* WHAT YOU ARE ASKED TO DO: In the listing below, find each line that holds "wieder" and list it.

* PROVIDED ENTRIES:
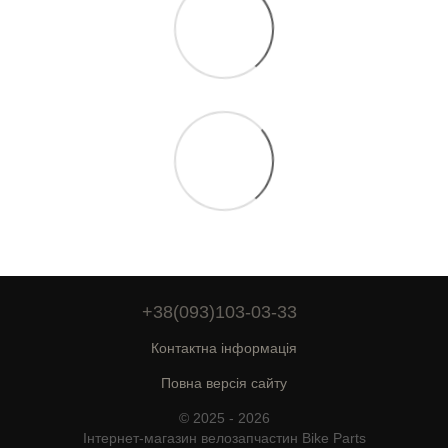
+38(093)103-03-33
Контактна інформація
Повна версія сайту
© 2025 - 2026
Інтернет-магазин велозапчастин Bike Parts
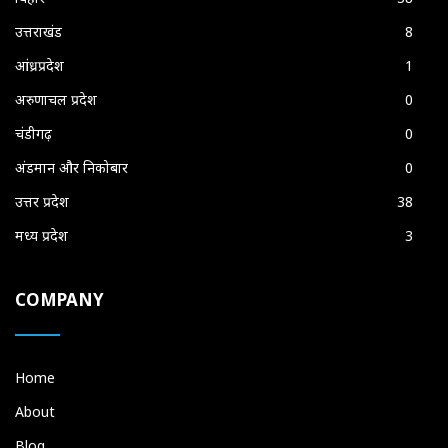
उत्तराखंड
8
आंध्रप्रदेश
1
अरुणाचल प्रदेश
0
चंडीगढ़
0
अंडमान और निकोबार
0
उत्तर प्रदेश
38
मध्य प्रदेश
3
COMPANY
Home
About
Blog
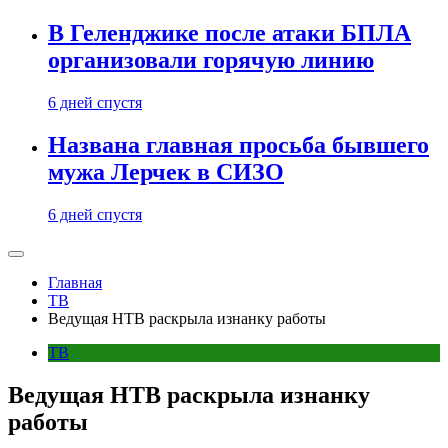
В Геленджике после атаки БПЛА
организовали горячую линию
6 дней спустя
Названа главная просьба бывшего
мужа Лерчек в СИЗО
6 дней спустя
Главная
ТВ
Ведущая НТВ раскрыла изнанку работы
ТВ
Ведущая НТВ раскрыла изнанку
работы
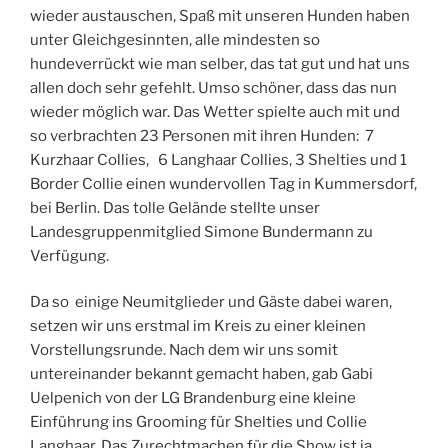
wieder austauschen, Spaß mit unseren Hunden haben
unter Gleichgesinnten, alle mindesten so
hundeverrückt wie man selber, das tat gut und hat uns
allen doch sehr gefehlt. Umso schöner, dass das nun
wieder möglich war. Das Wetter spielte auch mit und
so verbrachten 23 Personen mit ihren Hunden: 7
Kurzhaar Collies, 6 Langhaar Collies, 3 Shelties und 1
Border Collie einen wundervollen Tag in Kummersdorf,
bei Berlin. Das tolle Gelände stellte unser
Landesgruppenmitglied Simone Bundermann zu
Verfügung.
Da so einige Neumitglieder und Gäste dabei waren,
setzen wir uns erstmal im Kreis zu einer kleinen
Vorstellungsrunde. Nach dem wir uns somit
untereinander bekannt gemacht haben, gab Gabi
Uelpenich von der LG Brandenburg eine kleine
Einführung ins Grooming für Shelties und Collie
Langhaar. Das Zurechtmachen für die Show ist ja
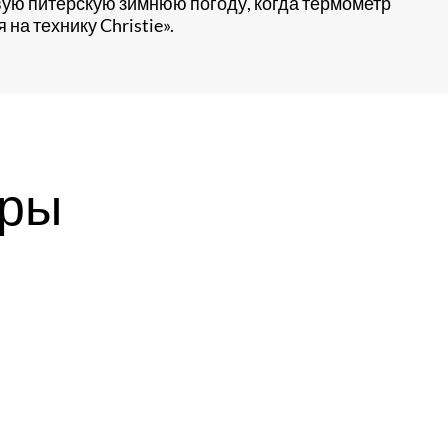
овую питерскую зимнюю погоду, когда термометр
на технику Christie».
ары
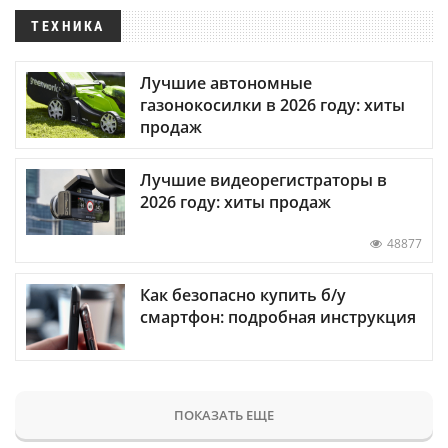
ТЕХНИКА
Лучшие автономные
газонокосилки в 2026 году: хиты
продаж
Лучшие видеорегистраторы в
2026 году: хиты продаж
48877
Как безопасно купить б/у
смартфон: подробная инструкция
ПОКАЗАТЬ ЕЩЕ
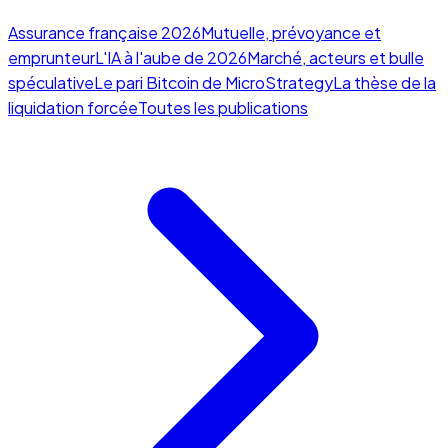
Assurance française 2026
Mutuelle, prévoyance et
emprunteur
L'IA à l'aube de 2026
Marché, acteurs et bulle
spéculative
Le pari Bitcoin de MicroStrategy
La thèse de la
liquidation forcée
Toutes les publications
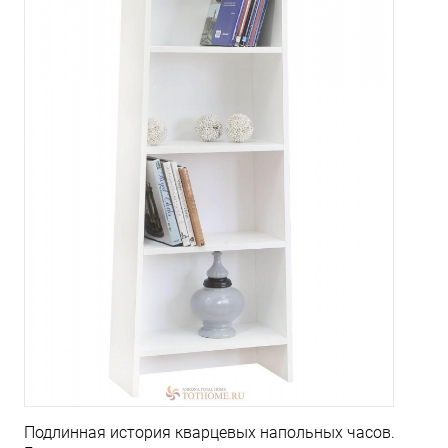
Подлинная история кварцевых напольных часов.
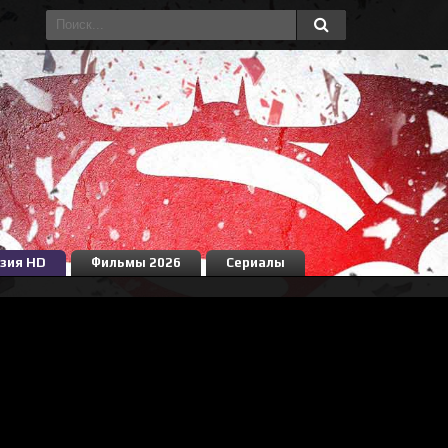
зия HD
Фильмы 2026
Сериалы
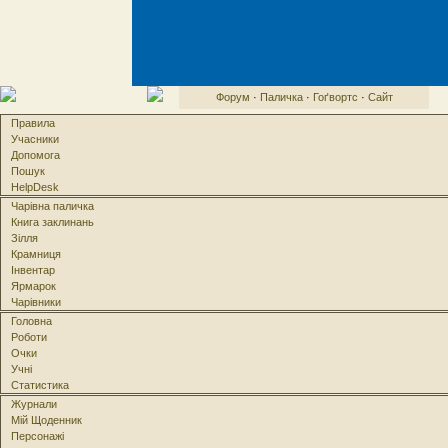
Форум
·
Паличка
·
Гоґвортс
·
Сайт
Правила
Учасники
Допомога
Пошук
HelpDesk
Чарівна паличка
Книга заклинань
Зілля
Крамниця
Інвентар
Ярмарок
Чарівники
Головна
Роботи
Очки
Учні
Статистика
Журнали
Мій Щоденник
Персонажі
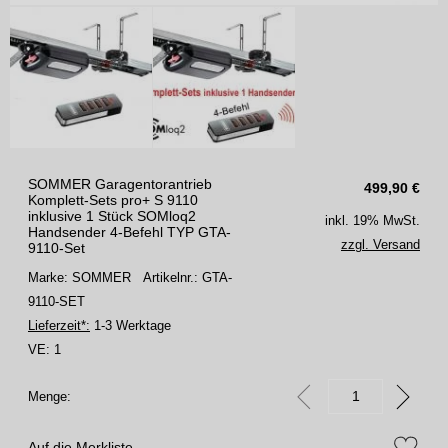
SOMMER Garagentorantrieb
499,90
€
Komplett-Sets pro+ S 9110
inklusive 1 Stück SOMloq2
inkl. 19% MwSt.
Handsender 4-Befehl TYP GTA-
zzgl. Versand
9110-Set
Marke: SOMMER
Artikelnr.: GTA-
9110-SET
Lieferzeit*:
1-3 Werktage
VE:
1
Menge:
Auf die Merkliste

* TASK SOLUTION:
wieder austauschen, Spaß mit unseren Hunden haben
wieder möglich war. Das Wetter spielte auch mit und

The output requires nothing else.